Corona-Tracing per App: SAP legt erste Version des Corona-Warn-Servers vor
Mit dem Server-Backend sind die Anfänge der deutschen Open-Source-App für das digitale COVID-19-Tracing für die Öffentlichkeit einsehbar.
Mitarbeiter von SAP haben in Zusammenarbeit mit der Deutschen Telekom und freiwilligen Open-Source-Entwicklern die erste Version des Server-Backends für die deutsche Corona-Warn-App auf GitHub veröffentlicht. Die Software empfängt Exposure-Notification-Berichte von den bisher noch nicht veröffentlichten Android- und iOS-Apps und erzeugt Diagnosis Keys für diese Berichte, die dann wiederum von allen Mobil-Apps für die letzten 14 Tage abgerufen werden können.

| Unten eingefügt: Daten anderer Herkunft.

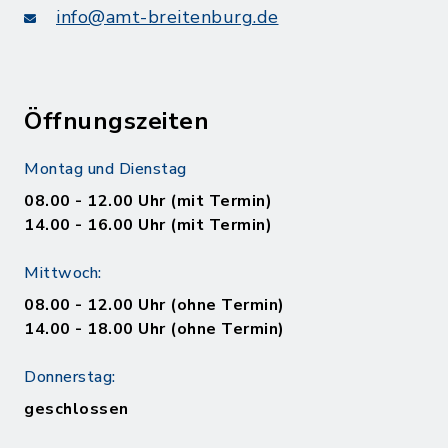
info@amt-breitenburg.de
Öffnungszeiten
Montag und Dienstag
08.00 - 12.00 Uhr (mit Termin)
14.00 - 16.00 Uhr (mit Termin)
Mittwoch:
08.00 - 12.00 Uhr (ohne Termin)
14.00 - 18.00 Uhr (ohne Termin)
Donnerstag:
geschlossen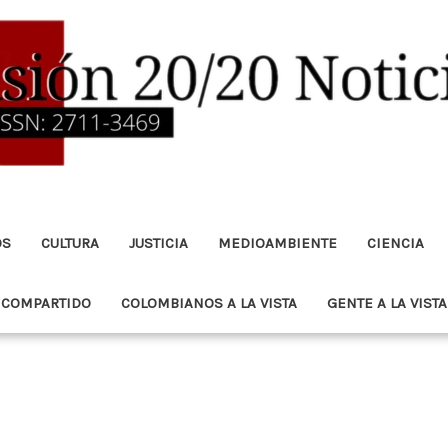
OS
CULTURA
JUSTICIA
MEDIOAMBIENTE
CIENCIA
 COMPARTIDO
COLOMBIANOS A LA VISTA
GENTE A LA VISTA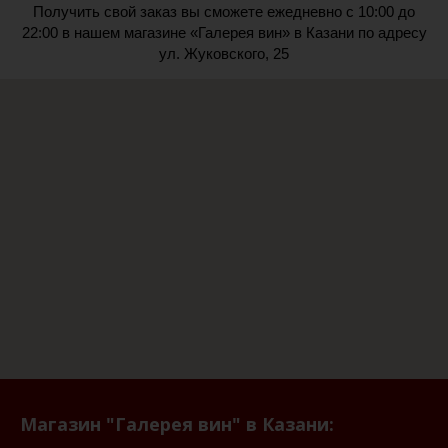
Получить свой заказ вы сможете ежедневно с 10:00 до
22:00 в нашем магазине «Галерея вин» в Казани по адресу
ул. Жуковского, 25
Магазин "Галерея вин" в Казани: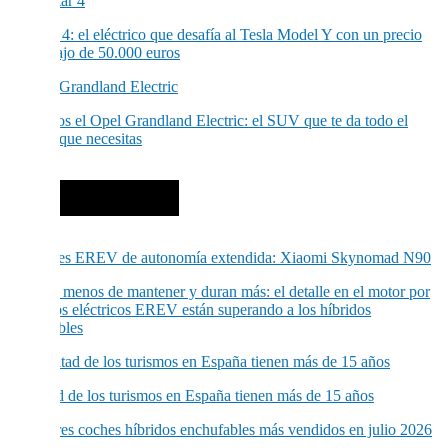
Polestar 4: el eléctrico que desafía al Tesla Model Y con un precio
por debajo de 50.000 euros
Probamos el Opel Grandland Electric: el SUV que te da todo el
espacio que necesitas
Más noticias
Cuestan menos de mantener y duran más: el detalle en el motor por
el que los eléctricos EREV están superando a los híbridos
enchufables
La mitad de los turismos en España tienen más de 15 años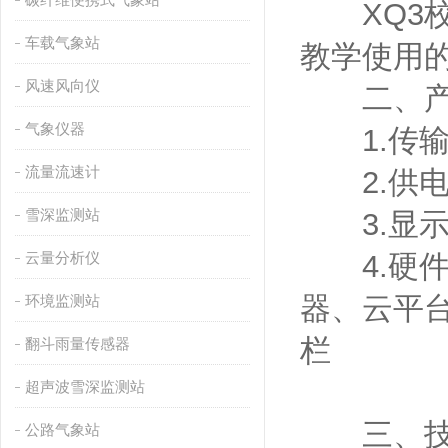
XQ3校
车载气象站
教学使用
风速风向仪
二、产
气象仪器
1.传输
流量流速计
2.供电
雪深监测站
3.显示方
云量分析仪
4.硬件
器、云平
环境监测站
栏
翻斗雨量传感器
超声波雪深监测站
三、技
公路气象站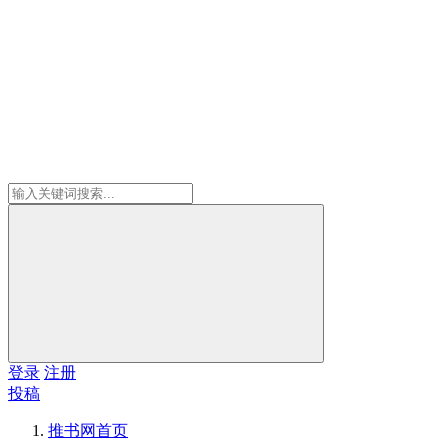
登录
注册
投稿
推书网
首页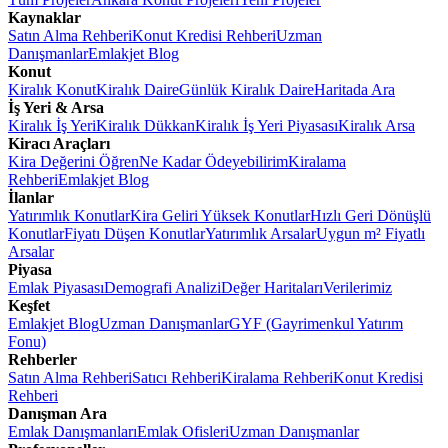
Kaynaklar
Satın Alma Rehberi
Konut Kredisi Rehberi
Uzman
Danışmanlar
Emlakjet Blog
Konut
Kiralık Konut
Kiralık Daire
Günlük Kiralık Daire
Haritada Ara
İş Yeri & Arsa
Kiralık İş Yeri
Kiralık Dükkan
Kiralık İş Yeri Piyasası
Kiralık Arsa
Kiracı Araçları
Kira Değerini Öğren
Ne Kadar Ödeyebilirim
Kiralama
Rehberi
Emlakjet Blog
İlanlar
Yatırımlık Konutlar
Kira Geliri Yüksek Konutlar
Hızlı Geri Dönüşlü
Konutlar
Fiyatı Düşen Konutlar
Yatırımlık Arsalar
Uygun m² Fiyatlı
Arsalar
Piyasa
Emlak Piyasası
Demografi Analizi
Değer Haritaları
Verilerimiz
Keşfet
Emlakjet Blog
Uzman Danışmanlar
GYF (Gayrimenkul Yatırım
Fonu)
Rehberler
Satın Alma Rehberi
Satıcı Rehberi
Kiralama Rehberi
Konut Kredisi
Rehberi
Danışman Ara
Emlak Danışmanları
Emlak Ofisleri
Uzman Danışmanlar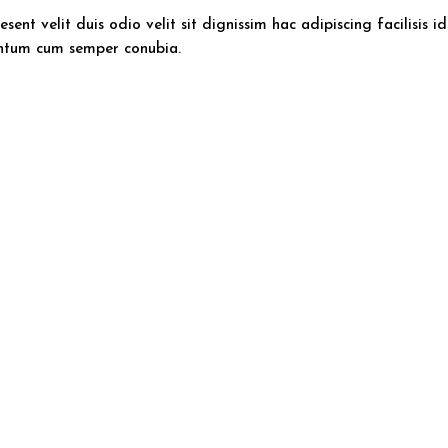
sent velit duis odio velit sit dignissim hac adipiscing facilisis id
entum cum semper conubia.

Außerdem regelt der Server mittels verschiedener, justierbarer Parameter die lokale Risiko-Einschätzung, mit der die Smartphone-Apps entscheiden, ob sie einen Nutzer über einen potenziell gefährlichen Kontakt informieren.
Solider Start fĂĽrs Open-Source-Projekt
Die Server-Software ist in Java geschrieben und wird mit Apache Maven verwaltet. Die sehr minimal gehaltenen Daten werden in einer Postgres-Datenbank und mit Hilfe des Object-Storage-Frameworks MinIO gespeichert. Auf einem Server installiert wird das Corona-Warn-Backend als Docker-Image.
Der bisher verfügbare Quellcode sieht nach einer ersten, oberflächlichen Analyse solide und gut strukturiert aus. Mit Docker, Maven und Postgres haben die Entwickler gebräuchliche Open-Source-Werkzeuge für die Entwicklung ihrer Infrastruktur gewählt. Auch die Wahl von Java ist mit dem Blick auf das Ökosystem der SAP-Entwickler und der Tatsache, dass ein großer Teil der Entwicklung eine Android-App mit einschließt, nachvollziehbar. Erste öffentliche Einschätzungen des Quellcodes von Software-Entwicklern auf Twitter und Meinungen in nicht-öffentlichen Mailinglisten fallen verhalten positiv aus. Bisher sind keine offensichtlichen Probleme mit sicherheitsrelevanten Aspekten des Codes zu Tage getreten. Die Offenlegung des Quellcodes orientiert sich weitestgehend an Best Practices im Open-Source-Bereich.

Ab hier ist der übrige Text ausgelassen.